YOUR GOAL. After finding the line with "Комплектація: 1 келих, 1 бамбукова підставка" in the entries below, retype exactly each line from there through the line with "Prawo jazdy kat.", including that final line.

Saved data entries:
=== Begin Enclosure ===
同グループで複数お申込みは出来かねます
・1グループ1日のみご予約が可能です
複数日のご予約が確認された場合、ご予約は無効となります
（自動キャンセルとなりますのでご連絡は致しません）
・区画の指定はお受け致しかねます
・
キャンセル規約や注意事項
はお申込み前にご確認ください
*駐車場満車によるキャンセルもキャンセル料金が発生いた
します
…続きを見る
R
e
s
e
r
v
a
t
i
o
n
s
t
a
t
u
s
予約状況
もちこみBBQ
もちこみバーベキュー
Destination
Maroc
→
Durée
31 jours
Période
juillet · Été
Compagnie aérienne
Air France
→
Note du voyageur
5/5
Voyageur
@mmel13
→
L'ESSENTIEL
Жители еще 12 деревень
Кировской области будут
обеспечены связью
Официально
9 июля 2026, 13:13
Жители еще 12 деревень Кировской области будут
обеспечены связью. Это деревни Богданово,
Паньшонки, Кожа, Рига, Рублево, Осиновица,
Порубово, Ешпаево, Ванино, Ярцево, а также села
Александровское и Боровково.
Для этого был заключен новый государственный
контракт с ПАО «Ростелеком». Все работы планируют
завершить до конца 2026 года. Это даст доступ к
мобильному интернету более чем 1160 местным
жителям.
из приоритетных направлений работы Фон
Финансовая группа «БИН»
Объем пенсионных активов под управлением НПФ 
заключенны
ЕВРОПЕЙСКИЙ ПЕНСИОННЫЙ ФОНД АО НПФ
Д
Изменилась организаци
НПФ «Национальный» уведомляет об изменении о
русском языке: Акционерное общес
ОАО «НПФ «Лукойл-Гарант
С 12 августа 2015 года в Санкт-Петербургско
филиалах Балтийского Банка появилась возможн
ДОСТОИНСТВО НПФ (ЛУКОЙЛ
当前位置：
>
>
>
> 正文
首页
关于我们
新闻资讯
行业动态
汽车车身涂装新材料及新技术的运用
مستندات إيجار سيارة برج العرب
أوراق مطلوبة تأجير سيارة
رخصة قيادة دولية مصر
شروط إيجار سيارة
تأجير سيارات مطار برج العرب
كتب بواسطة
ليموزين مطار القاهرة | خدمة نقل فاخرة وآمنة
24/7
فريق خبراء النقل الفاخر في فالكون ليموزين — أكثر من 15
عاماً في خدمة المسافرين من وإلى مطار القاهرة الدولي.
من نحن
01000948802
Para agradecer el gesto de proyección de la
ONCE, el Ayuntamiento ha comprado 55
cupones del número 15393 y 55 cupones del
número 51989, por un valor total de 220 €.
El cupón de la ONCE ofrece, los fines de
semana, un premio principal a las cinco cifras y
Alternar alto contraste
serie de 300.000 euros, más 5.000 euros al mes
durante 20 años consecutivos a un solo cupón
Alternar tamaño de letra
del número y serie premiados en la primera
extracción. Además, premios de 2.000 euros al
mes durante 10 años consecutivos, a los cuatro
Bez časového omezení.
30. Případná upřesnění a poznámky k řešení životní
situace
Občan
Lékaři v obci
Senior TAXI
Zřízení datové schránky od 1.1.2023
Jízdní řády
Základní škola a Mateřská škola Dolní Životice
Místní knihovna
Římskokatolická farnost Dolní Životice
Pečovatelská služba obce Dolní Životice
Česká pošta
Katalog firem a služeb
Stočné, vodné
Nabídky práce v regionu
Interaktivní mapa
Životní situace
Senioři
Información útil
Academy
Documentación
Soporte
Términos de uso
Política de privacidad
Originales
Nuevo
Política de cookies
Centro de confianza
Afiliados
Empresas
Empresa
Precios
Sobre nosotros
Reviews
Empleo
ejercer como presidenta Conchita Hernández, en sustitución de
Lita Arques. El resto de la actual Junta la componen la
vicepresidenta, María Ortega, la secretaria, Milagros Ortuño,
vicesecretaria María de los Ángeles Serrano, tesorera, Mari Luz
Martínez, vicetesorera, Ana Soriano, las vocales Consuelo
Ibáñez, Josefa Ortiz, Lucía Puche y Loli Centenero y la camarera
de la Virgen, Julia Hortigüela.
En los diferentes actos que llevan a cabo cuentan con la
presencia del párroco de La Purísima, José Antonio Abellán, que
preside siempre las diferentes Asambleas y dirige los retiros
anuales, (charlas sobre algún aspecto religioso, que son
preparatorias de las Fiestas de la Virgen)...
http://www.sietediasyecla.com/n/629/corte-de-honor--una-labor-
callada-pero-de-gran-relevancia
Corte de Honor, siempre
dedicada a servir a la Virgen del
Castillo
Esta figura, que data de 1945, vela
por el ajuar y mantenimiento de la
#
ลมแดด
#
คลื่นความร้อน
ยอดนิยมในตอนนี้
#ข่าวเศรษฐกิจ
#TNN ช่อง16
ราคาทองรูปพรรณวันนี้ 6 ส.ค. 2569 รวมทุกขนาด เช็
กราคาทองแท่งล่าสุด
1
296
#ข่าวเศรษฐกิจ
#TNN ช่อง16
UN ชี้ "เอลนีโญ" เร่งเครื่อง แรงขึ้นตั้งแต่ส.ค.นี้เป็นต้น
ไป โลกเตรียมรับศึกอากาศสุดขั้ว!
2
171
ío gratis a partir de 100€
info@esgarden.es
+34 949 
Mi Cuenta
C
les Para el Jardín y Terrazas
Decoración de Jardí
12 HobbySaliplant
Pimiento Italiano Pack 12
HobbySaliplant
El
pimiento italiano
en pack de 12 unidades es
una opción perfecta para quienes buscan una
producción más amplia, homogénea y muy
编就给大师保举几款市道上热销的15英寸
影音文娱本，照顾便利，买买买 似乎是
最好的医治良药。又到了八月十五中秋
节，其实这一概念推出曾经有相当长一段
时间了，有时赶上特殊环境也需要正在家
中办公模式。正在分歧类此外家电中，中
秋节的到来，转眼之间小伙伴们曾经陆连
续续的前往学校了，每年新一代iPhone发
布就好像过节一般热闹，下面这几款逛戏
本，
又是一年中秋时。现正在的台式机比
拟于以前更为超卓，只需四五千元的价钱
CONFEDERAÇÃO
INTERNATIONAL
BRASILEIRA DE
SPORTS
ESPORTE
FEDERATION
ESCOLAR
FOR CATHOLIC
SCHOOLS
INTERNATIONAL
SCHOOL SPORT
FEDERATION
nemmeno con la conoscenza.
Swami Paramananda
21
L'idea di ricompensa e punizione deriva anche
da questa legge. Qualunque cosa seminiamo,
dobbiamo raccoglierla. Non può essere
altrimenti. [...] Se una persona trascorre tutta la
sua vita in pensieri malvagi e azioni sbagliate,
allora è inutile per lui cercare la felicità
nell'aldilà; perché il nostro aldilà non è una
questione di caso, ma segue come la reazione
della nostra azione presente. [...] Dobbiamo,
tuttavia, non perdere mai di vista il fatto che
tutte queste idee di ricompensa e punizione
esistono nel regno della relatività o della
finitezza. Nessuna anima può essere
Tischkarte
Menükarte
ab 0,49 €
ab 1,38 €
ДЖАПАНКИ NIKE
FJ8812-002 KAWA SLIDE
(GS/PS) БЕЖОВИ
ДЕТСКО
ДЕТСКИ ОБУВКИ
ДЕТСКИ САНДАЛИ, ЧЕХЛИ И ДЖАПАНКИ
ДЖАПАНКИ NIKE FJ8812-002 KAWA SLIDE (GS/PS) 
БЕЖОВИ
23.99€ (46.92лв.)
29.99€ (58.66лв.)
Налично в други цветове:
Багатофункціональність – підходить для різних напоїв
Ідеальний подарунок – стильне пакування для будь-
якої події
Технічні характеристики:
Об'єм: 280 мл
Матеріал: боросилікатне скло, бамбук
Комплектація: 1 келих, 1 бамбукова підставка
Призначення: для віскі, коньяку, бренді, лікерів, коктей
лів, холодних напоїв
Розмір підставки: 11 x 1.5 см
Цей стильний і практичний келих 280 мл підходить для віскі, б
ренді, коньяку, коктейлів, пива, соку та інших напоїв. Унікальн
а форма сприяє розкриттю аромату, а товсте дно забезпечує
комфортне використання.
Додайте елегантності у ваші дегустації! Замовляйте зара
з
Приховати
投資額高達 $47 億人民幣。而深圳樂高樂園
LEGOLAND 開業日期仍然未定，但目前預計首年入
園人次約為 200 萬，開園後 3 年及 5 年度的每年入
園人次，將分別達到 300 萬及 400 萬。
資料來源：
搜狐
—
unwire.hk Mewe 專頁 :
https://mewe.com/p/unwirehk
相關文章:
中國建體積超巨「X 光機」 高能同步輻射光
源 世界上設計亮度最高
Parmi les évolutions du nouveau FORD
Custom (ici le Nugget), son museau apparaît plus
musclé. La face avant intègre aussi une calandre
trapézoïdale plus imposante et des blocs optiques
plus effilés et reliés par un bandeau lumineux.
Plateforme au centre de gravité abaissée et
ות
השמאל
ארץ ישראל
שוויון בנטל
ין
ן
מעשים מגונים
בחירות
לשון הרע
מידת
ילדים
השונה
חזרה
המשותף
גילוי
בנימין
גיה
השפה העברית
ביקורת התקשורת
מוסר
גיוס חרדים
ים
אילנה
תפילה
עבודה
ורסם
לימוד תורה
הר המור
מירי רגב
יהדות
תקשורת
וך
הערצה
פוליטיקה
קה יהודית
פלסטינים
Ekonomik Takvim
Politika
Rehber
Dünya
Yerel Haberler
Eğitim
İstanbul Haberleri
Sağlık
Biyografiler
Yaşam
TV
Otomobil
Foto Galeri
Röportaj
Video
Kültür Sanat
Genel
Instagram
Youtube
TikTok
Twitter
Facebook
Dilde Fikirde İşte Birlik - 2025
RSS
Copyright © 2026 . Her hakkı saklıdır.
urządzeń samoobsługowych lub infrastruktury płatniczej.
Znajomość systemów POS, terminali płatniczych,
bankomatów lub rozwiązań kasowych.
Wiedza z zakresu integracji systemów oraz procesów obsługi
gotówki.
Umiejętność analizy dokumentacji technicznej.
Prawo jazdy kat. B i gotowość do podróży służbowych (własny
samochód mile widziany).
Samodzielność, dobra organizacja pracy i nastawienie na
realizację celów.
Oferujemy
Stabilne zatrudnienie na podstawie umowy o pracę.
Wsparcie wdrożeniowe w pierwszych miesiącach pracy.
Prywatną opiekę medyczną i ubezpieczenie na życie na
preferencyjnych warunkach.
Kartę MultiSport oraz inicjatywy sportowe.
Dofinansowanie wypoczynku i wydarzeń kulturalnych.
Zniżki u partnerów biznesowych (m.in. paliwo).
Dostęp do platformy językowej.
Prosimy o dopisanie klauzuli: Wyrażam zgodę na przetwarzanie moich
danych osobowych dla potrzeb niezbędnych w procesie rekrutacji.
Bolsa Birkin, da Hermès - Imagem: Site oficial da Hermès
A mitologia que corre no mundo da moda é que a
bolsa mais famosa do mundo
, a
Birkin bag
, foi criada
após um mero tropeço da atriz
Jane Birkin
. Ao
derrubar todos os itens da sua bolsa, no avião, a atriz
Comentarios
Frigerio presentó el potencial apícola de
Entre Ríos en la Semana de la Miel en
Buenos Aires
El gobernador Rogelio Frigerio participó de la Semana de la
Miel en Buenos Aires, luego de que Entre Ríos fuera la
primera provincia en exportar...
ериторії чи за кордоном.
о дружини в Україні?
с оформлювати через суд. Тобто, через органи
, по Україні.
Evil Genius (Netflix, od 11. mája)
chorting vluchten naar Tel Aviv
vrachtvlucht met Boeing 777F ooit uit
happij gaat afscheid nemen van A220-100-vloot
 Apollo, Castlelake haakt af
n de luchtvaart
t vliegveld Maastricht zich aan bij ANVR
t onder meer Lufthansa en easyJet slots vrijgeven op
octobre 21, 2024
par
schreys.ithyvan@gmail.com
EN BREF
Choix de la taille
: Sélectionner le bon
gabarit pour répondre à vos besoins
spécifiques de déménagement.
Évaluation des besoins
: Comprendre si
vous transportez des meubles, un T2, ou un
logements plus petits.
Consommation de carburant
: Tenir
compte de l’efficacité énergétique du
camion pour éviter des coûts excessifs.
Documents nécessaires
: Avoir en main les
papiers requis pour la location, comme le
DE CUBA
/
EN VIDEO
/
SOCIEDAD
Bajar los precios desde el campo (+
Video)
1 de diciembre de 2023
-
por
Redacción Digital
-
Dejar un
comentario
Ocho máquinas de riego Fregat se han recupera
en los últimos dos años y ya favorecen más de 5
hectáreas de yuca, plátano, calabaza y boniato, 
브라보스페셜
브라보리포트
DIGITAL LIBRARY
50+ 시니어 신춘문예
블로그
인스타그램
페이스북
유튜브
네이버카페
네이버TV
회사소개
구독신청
=== End Enclosure ===
ANSWER BOX.
Комплектація: 1 келих, 1 бамбукова підставка
Призначення: для віскі, коньяку, бренді, лікерів, коктей
лів, холодних напоїв
Розмір підставки: 11 x 1.5 см
Цей стильний і практичний келих 280 мл підходить для віскі, б
ренді, коньяку, коктейлів, пива, соку та інших напоїв. Унікальн
а форма сприяє розкриттю аромату, а товсте дно забезпечує
комфортне використання.
Додайте елегантності у ваші дегустації! Замовляйте зара
з
Приховати
投資額高達 $47 億人民幣。而深圳樂高樂園
LEGOLAND 開業日期仍然未定，但目前預計首年入
園人次約為 200 萬，開園後 3 年及 5 年度的每年入
園人次，將分別達到 300 萬及 400 萬。
資料來源：
搜狐
—
unwire.hk Mewe 專頁 :
https://mewe.com/p/unwirehk
相關文章:
中國建體積超巨「X 光機」 高能同步輻射光
源 世界上設計亮度最高
Parmi les évolutions du nouveau FORD
Custom (ici le Nugget), son museau apparaît plus
musclé. La face avant intègre aussi une calandre
trapézoïdale plus imposante et des blocs optiques
plus effilés et reliés par un bandeau lumineux.
Plateforme au centre de gravité abaissée et
ות
השמאל
ארץ ישראל
שוויון בנטל
ין
ן
מעשים מגונים
בחירות
לשון הרע
מידת
ילדים
השונה
חזרה
המשותף
גילוי
בנימין
גיה
השפה העברית
ביקורת התקשורת
מוסר
גיוס חרדים
ים
אילנה
תפילה
עבודה
ורסם
לימוד תורה
הר המור
מירי רגב
יהדות
תקשורת
וך
הערצה
פוליטיקה
קה יהודית
פלסטינים
Ekonomik Takvim
Politika
Rehber
Dünya
Yerel Haberler
Eğitim
İstanbul Haberleri
Sağlık
Biyografiler
Yaşam
TV
Otomobil
Foto Galeri
Röportaj
Video
Kültür Sanat
Genel
Instagram
Youtube
TikTok
Twitter
Facebook
Dilde Fikirde İşte Birlik - 2025
RSS
Copyright © 2026 . Her hakkı saklıdır.
urządzeń samoobsługowych lub infrastruktury płatniczej.
Znajomość systemów POS, terminali płatniczych,
bankomatów lub rozwiązań kasowych.
Wiedza z zakresu integracji systemów oraz procesów obsługi
gotówki.
Umiejętność analizy dokumentacji technicznej.
Prawo jazdy kat. B i gotowość do podróży służbowych (własny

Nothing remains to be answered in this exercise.